Sam Yates of the UT Ewing Gallery said the painting may be controversial, but it is Ms. Greenwood’s depiction of history – including perhaps the not-always-pleasant past history regarding the plight of blacks.

“There’s always some part of history that people wish would go away,” he said, adding that people will likely read into the mural what they want to read into it.

Marc Plate of Woodstock, N.Y., whose uncle, Robert Plate, married Ms. Greenwood and was her biographer, said Ms. Greenwood was not an artist who would have derided black people or others.

“She was very proletarian,” he said. “She was not prejudiced by any means. She painted people very beautifully.”

Due to his connection to his late uncle, Mr. Plate has archived, sold and donated some of Ms. Greenwood’s work over the years. In fact, he sold a sketching of the UT mural, not realizing until later that he could have charged a higher price if he had known beforehand what it was.

He also said a mural she did in Red Hook, N.Y., has also had some controversy over the years and was covered, but that may be the only other one.

While Ms. Greenwood was known for her people on canvas or walls, her biggest contribution may have been in her dealings with people on Earth. And that is despite the fact that she was the first woman artist accepted in Mexico with the noted Diego Rivera and that she perfected a method of painting on fresco.

Mr. Plate said Ms. Greenwood was outgoing and, as a result, knew countless people and helped connect many of them. As an example of the latter, she introduced dance company head Martha Graham to Isamu Noguchi, who would go on to design her sets, he said.

“She was known as a very flamboyant, direct-spoken woman and she involved herself with many of the artists of the day,” he said.

In contrast, her UT mural has been quietly out of sight like a hermit for most of its 58 years.

After it was covered behind paneling in 1972, it was not seen by the public again for 34 years. But student Eric Harkness became aware of the mural through professor Tim Ezell, and Mr. Harkness started a move to have it displayed. With the coordination of two campus committees, it was opened for public display briefly in March 2006.

Numerous students and others stopped by to see it then, and they had opportunities to write down their thoughts on comment books that were there.

After that event, it was covered with Plexiglass and curtains, although it has been viewed by classes or during other special gatherings since then.

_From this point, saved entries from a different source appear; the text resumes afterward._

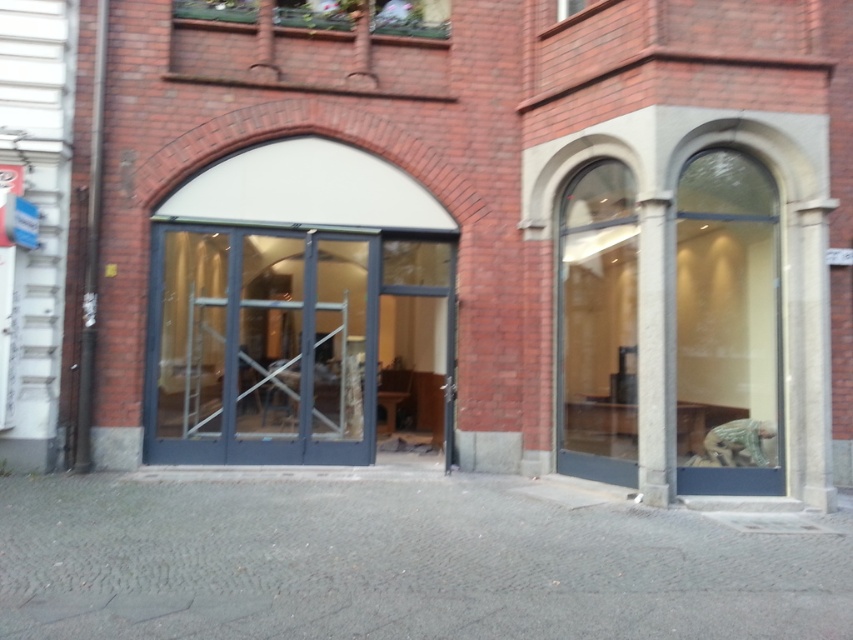 Question: Which point is closer to the camera?

Choices:
 (A) (207, 385)
 (B) (665, 348)

Answer: (B)

Question: Does transparent glass door at center have a greater width compared to gray stone column at right?

Choices:
 (A) no
 (B) yes

Answer: (B)

Question: Which point is farther to the camera?

Choices:
 (A) (659, 362)
 (B) (192, 403)

Answer: (B)

Question: Which point appears closest to the camera in this image?

Choices:
 (A) (668, 378)
 (B) (376, 280)

Answer: (A)

Question: Does transparent glass door at center have a lesser width compared to gray stone column at right?

Choices:
 (A) yes
 (B) no

Answer: (B)

Question: Is transparent glass door at center to the right of gray stone column at right from the viewer's perspective?

Choices:
 (A) no
 (B) yes

Answer: (A) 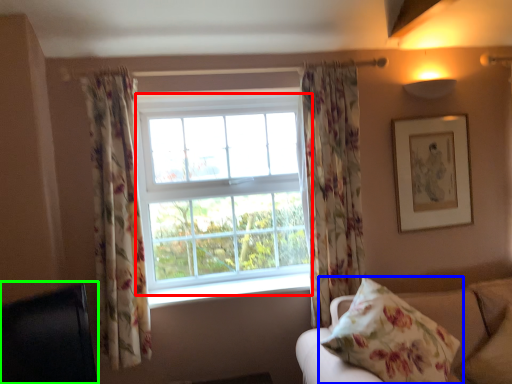 Question: Considering the real-world distances, which object is farthest from bay window (highlighted by a red box)? pillow (highlighted by a blue box) or furniture (highlighted by a green box)?

Choices:
 (A) pillow
 (B) furniture

Answer: (A) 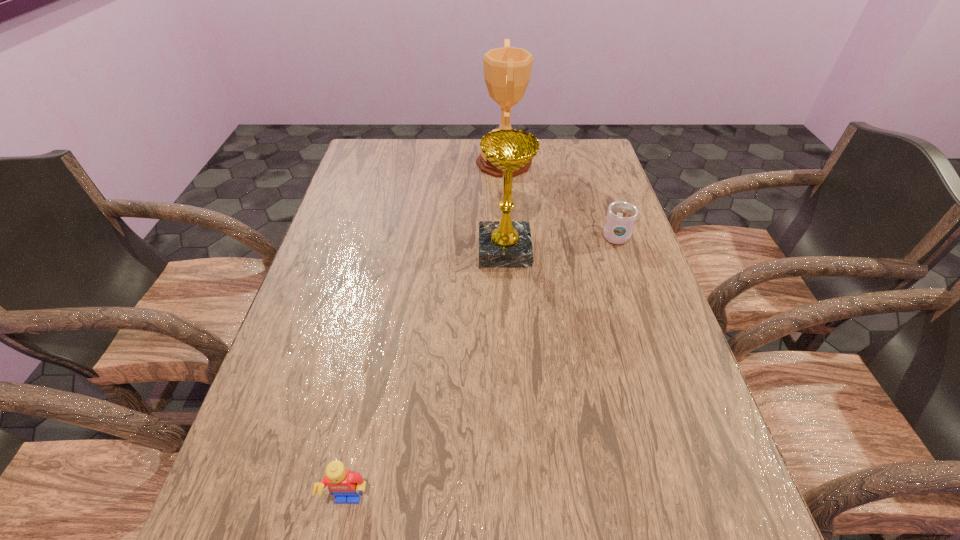 Find the location of a particular element. The height and width of the screenshot is (540, 960). vacant space located on the front-facing side of the nearer award is located at coordinates (460, 250).

The image size is (960, 540). Find the location of `vacant space located on the front-facing side of the nearer award`. vacant space located on the front-facing side of the nearer award is located at coordinates (352, 250).

You are a GUI agent. You are given a task and a screenshot of the screen. Output one action in this format:
    pyautogui.click(x=<x>, y=<y>)
    Task: Click on the vacant space positioned 0.070m on the side with the handle of the rightmost object
    The image size is (960, 540).
    Given the screenshot: What is the action you would take?
    pyautogui.click(x=606, y=208)

Identify the location of free point located 0.100m on the side with the handle of the rightmost object. [603, 202].

What are the coordinates of `vacant space located on the side with the handle of the rightmost object` in the screenshot? It's located at (592, 168).

Where is `object present at the far edge`? The height and width of the screenshot is (540, 960). object present at the far edge is located at coordinates (507, 70).

You are a GUI agent. You are given a task and a screenshot of the screen. Output one action in this format:
    pyautogui.click(x=<x>, y=<y>)
    Task: Click on the object present at the right edge
    
    Given the screenshot: What is the action you would take?
    pyautogui.click(x=621, y=216)

Where is `vacant space at the far edge of the desktop`? vacant space at the far edge of the desktop is located at coordinates [467, 138].

At what (x,y) coordinates should I click in order to perform the action: click on vacant space at the left edge of the desktop. Please return your answer as a coordinate pair (x, y). Looking at the image, I should click on tap(349, 295).

The width and height of the screenshot is (960, 540). I want to click on free location at the right edge of the desktop, so click(628, 255). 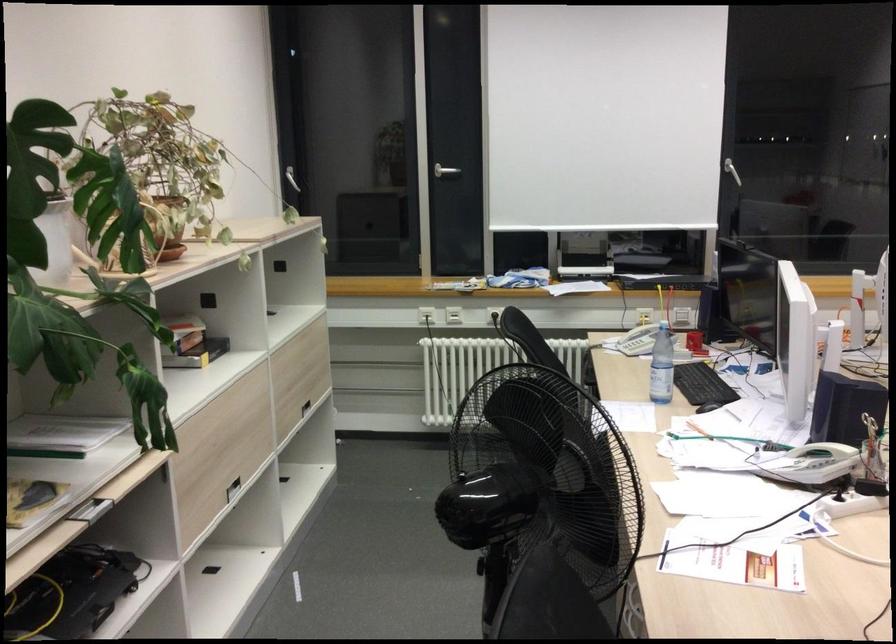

For Chattanoogans who hang around the University Center on Vol football game days, the mural is in the room where the special Pregame Showcase academic lecture is held prior to kickoff.

University Center director Jim Dittrich said that when the upcoming demolition of the current UC was being finalized, a committee was formed to look at what to do with it and the other center artwork. After some discussion, a recommendation was made that the mural be restored for $69,900 and moved.

As a result, it now seems to have a brighter future, as has been the case for the black man in Tennessee since the era depicted in the painting.

“We recognize it as a piece of art,” said UT spokesperson Amy Blakely of the painting. “There’s really no place on campus to display something this large, but we are hoping it can have a permanent home.”